#### Exercise instructions
In the material below, find every line with "Opening" and pull it out.

(Beginning of Information shown)

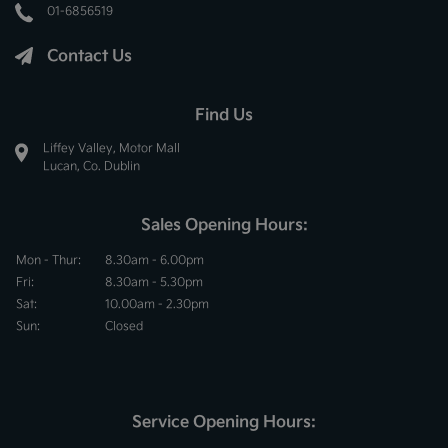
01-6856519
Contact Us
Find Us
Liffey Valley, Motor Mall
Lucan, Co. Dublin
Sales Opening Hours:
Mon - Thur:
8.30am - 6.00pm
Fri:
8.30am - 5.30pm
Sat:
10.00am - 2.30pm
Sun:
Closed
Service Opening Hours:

(End of Information shown)
(Beginning of Information shown)

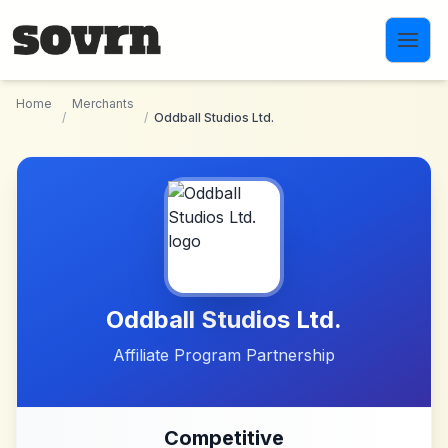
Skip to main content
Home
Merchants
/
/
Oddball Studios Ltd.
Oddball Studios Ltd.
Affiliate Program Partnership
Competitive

(End of Information shown)

#### Task answer
Sales Opening Hours:
Service Opening Hours:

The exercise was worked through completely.